I have a subquery problem that is causing poor performance... I was thinking that the subquery could be re-written using a join, but I'm having a hard time wrapping my head around it.
The gist of the query is this: For a given combination of EmailAddress and Product, I need to get a list of the IDs that are NOT the latest.... these orders are going to be marked as 'obsolete' in the table which would leave only that latest order for a a given combination of EmailAddress and Product... (does that make sense?)
Table Definition
CREATE TABLE `sandbox`.`OrderHistoryTable` (
`id` INT( 11 ) NOT NULL AUTO_INCREMENT ,
`EmailAddress` VARCHAR( 100 ) NOT NULL ,
`Product` VARCHAR( 100 ) NOT NULL ,
`OrderDate` DATE NOT NULL ,
`rowlastupdated` TIMESTAMP NOT NULL DEFAULT CURRENT_TIMESTAMP ON UPDATE CURRENT_TIMESTAMP ,
PRIMARY KEY ( `id` ) ,
KEY `EmailAddress` ( `EmailAddress` ) ,
KEY `Product` ( `Product` ) ,
KEY `OrderDate` ( `OrderDate` )
) ENGINE = MYISAM DEFAULT CHARSET = latin1;
Query
SELECT id
FROM
OrderHistoryTable AS EMP1
WHERE
OrderDate not in
(
Select max(OrderDate)
FROM OrderHistoryTable AS EMP2
WHERE
EMP1.EmailAddress = EMP2.EmailAddress
AND EMP1.Product IN ('ProductA','ProductB','ProductC','ProductD')

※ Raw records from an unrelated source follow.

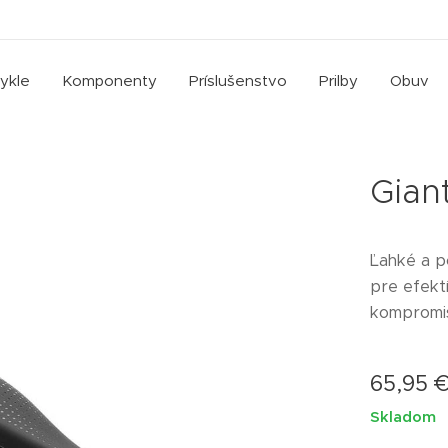
cykle
Komponenty
Príslušenstvo
Prilby
Obuv
Gian
Ľahké a p
pre efekt
kompromi
65,95
Skladom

AND EMP2.Product IN ('ProductA','ProductB','ProductC','ProductD')
)
Explanation of duplicate 'IN' statements
13 [email protected] ProductA 2010-10-01
15 [email protected] ProductB 2010-20-02
46 [email protected] ProductD 2010-20-03
57 [email protected] ProductC 2010-20-04
158 [email protected] ProductE 2010-20-05
206 [email protected] ProductB 2010-20-06
501 [email protected] ProductZ 2010-20-07
The results of my query should be | 13 | | 15 | | 46 | | 57 |
This is because, in the orders listed, those 4 have been 'superceded' by a newer order for a product in the same category. This 'category' contains prodcts A, B, C & D.
Order ids 158 and 501 show no other orders in their respective categories based on the query.

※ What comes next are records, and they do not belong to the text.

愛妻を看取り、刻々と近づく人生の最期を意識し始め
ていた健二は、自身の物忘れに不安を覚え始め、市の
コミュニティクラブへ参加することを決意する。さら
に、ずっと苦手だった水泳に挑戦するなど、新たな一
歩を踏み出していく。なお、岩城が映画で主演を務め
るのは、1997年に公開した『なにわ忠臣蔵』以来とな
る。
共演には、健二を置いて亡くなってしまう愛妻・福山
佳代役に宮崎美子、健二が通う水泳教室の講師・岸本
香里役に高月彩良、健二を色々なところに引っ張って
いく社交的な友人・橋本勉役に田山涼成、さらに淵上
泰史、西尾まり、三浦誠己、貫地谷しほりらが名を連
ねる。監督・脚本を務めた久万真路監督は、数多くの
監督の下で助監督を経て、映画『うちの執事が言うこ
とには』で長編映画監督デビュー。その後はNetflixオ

Final Query based off of accepted answer below: I ended up using the following query with no subquery and got about 3X performance (30 sec down from 90 sec). I also now have a separate 'groups' table where I can enumerate the group members instead of spelling them out in the query itself...

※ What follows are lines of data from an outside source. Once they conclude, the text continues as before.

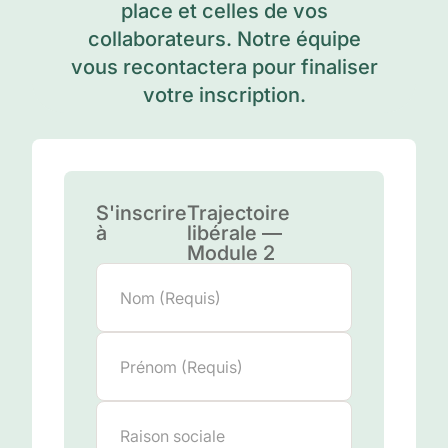
place et celles de vos
collaborateurs. Notre équipe
vous recontactera pour finaliser
votre inscription.
S'inscrire
Trajectoire
à
libérale —
Module 2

SELECT DISTINCT id, EmailAddress FROM (
SELECT a.id, a.EmailAddress, a.OrderDate
FROM OrderHistoryTable a
INNER JOIN OrderHistoryTable b ON a.EmailAddress = b.EmailAddress
INNER JOIN groups g1 ON a.Product = g1.Product
INNER JOIN groups g2 ON b.Product = g2.Product
WHERE
g1.family = 'ProductGroupX'
AND g2.family = 'ProductGroupX'
GROUP BY a.id, a.OrderDate, b.OrderDate
HAVING a.OrderDate < MAX(b.OrderDate)
) dtX